Section 7: Day 1 Trip day 22 -  Saturday  July 5 2014

29 miles / 46 km   Nulhegan Visitor Center - Groveton

Cold and WINDY


We slept well in the bunkhouse. S . had already departed at 4.30 to go bird counting in the refuge.  We had a few miles of Section 6 to finish up on this morning.

We departed at 7.15 and started a 2 mile downhill portage to the East Nulhegan river.


We paused at the bridge to look at the rapids which have to be portaged but they did look quite inviting.

Route 105 bridge over the Nulhegan


Despite the Nulhegan having plenty of water yesterday, the East Nulhegan was scratchy. A  bump and scrape.

East Nulhegan



East Nulhegan


We were sorry that we had not made it to the Nulhegan campsite the previous night. What a pristine, virginal campsite in a wonderful location. The grass was long and not trampled as if no one had used the site this year. Also the put-in onto the East Nulhegan looked unused.

Put in for the East branch of the Nulhegan



View from Nulhegan campsite


When the Nulhegan and East Nulhegan combined, the water was deep again and we had a pleasurable easy run down to the confluence with the Connecticut.

Nulhegan downstream of East Nulhegan




We got out at the confluence to sign the register and discover that Meghan and Chris had also past by this morning. 6 Sections done, only 7 Sections to go.


We whizzed along the Connecticut which was flowing at a cracking pace.

Connecticut River



Connecticut River


This interlude of downstream paddle finished when we came to the branch to the Upper Ammonnusac. 

We noticed the first signs of a bye-gone era of logging with logs covering the river bottom.

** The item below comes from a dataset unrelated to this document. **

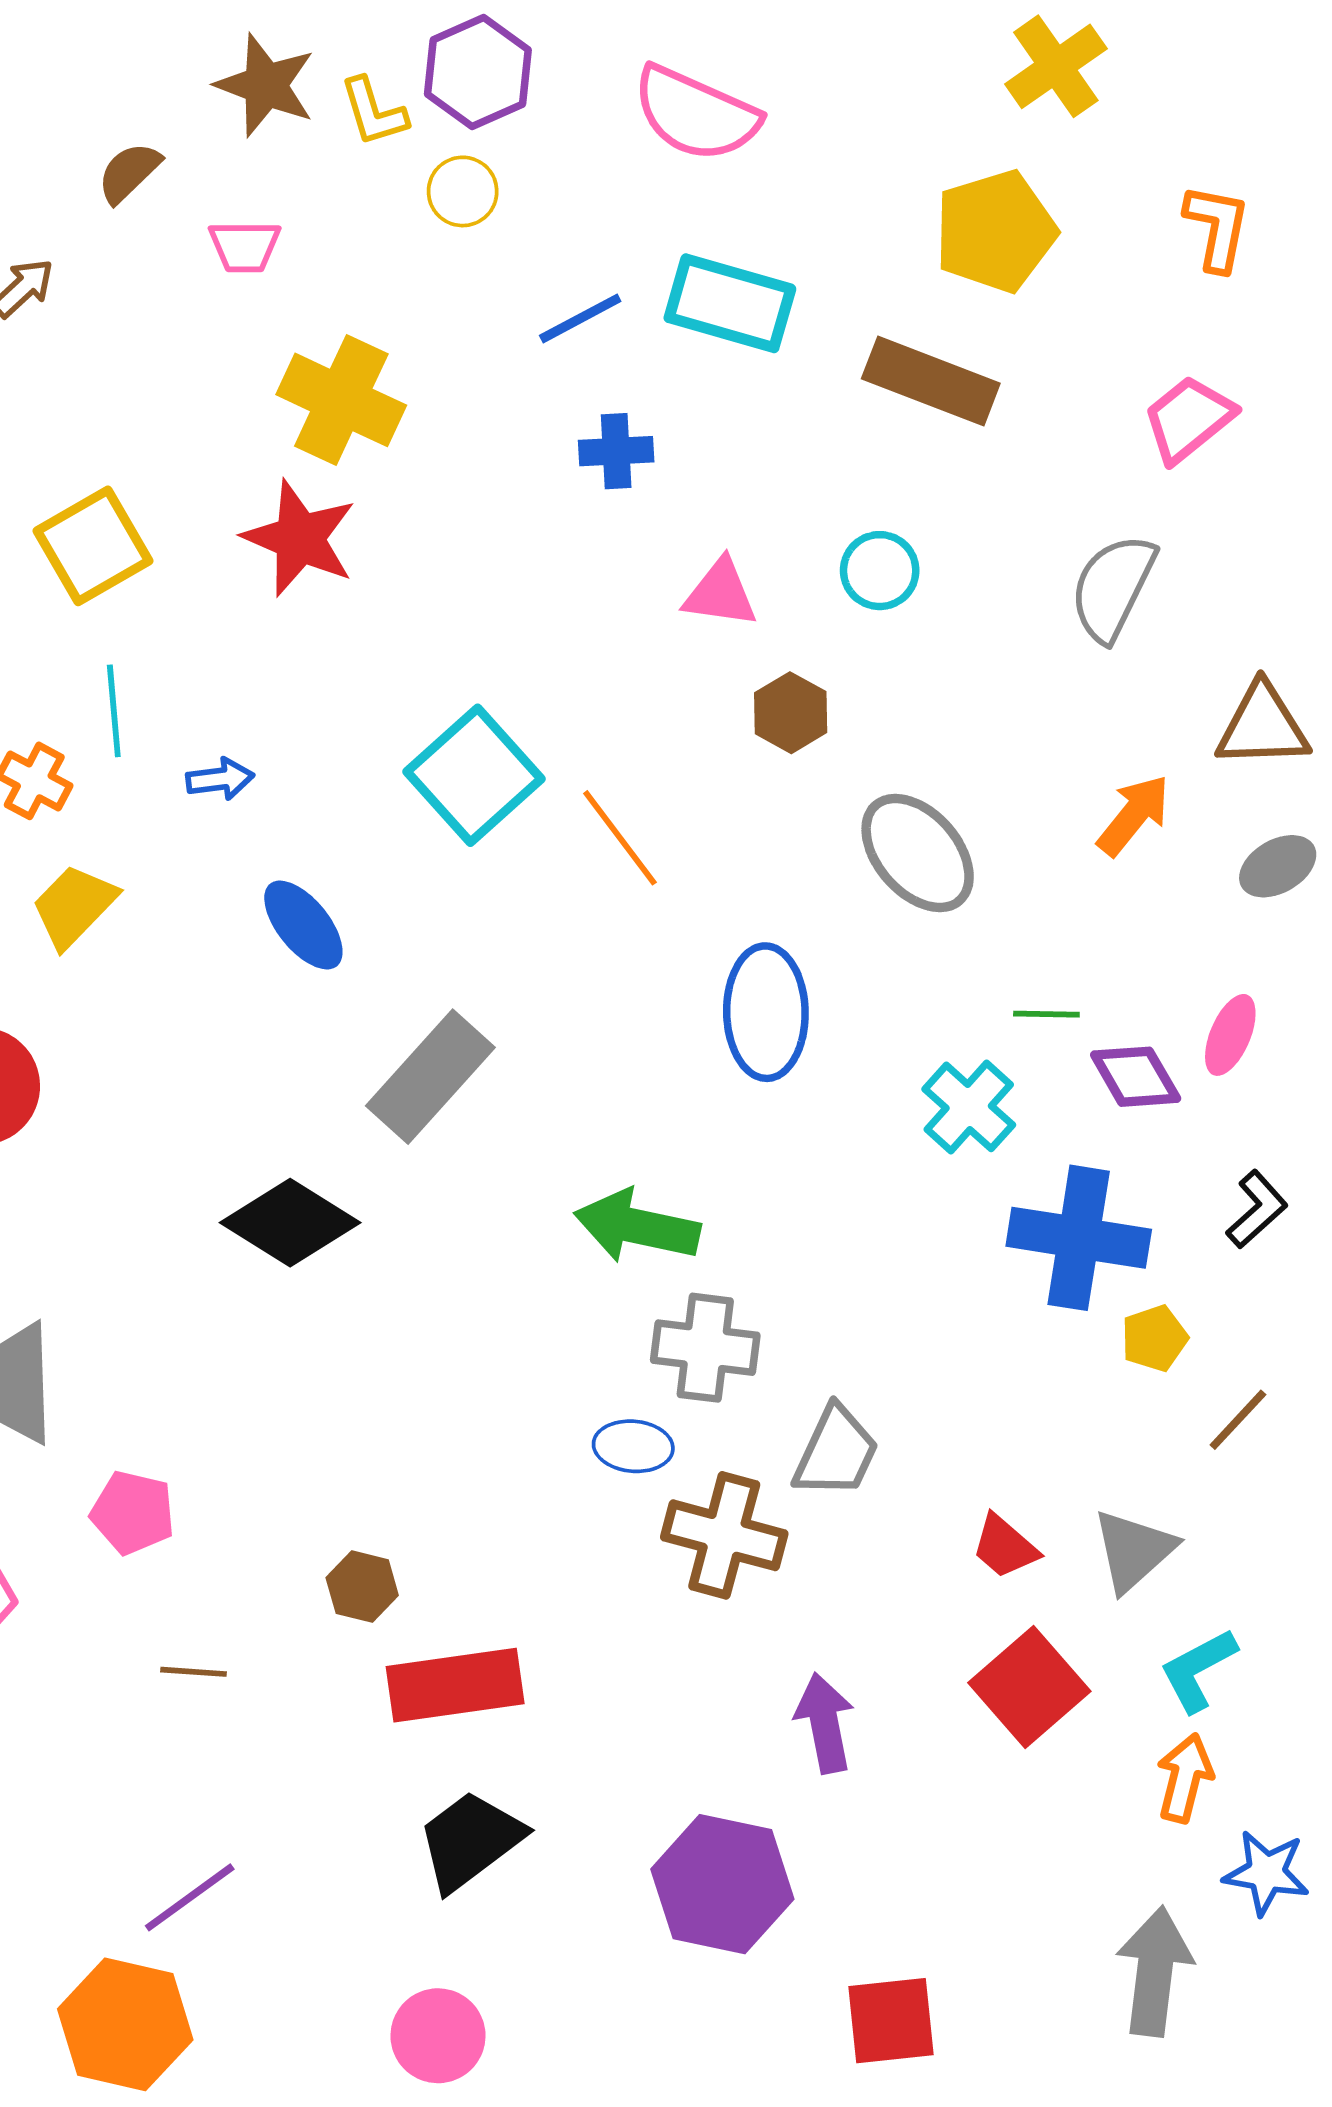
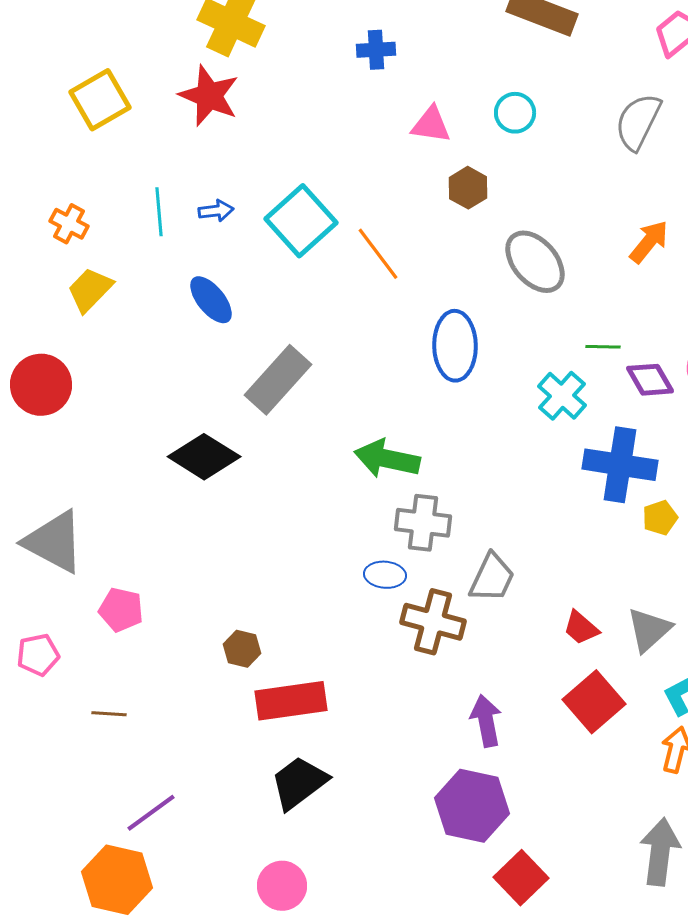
cyan line: (114, 711) -> (159, 212), moved
blue arrow: (220, 779) -> (216, 211), moved
brown line: (193, 1672) -> (109, 714), moved
purple hexagon: (722, 1884) -> (472, 806), moved
red square: (891, 2021) -> (521, 878), turned -38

The Normandeau NFCT campsite was buggy, muddy , not level and very unattractive.  The Downhome motel was a much more attractive alternative for the night. Chris and Meghan had also chosen to stay at the motel.

We walked into Groveton, did grocery shopping in town, ate pizza in a simple restaurant.







Back to the Sixties "decor"  



We retired to our motel room to snooze and get some energy for the upstream days to follow.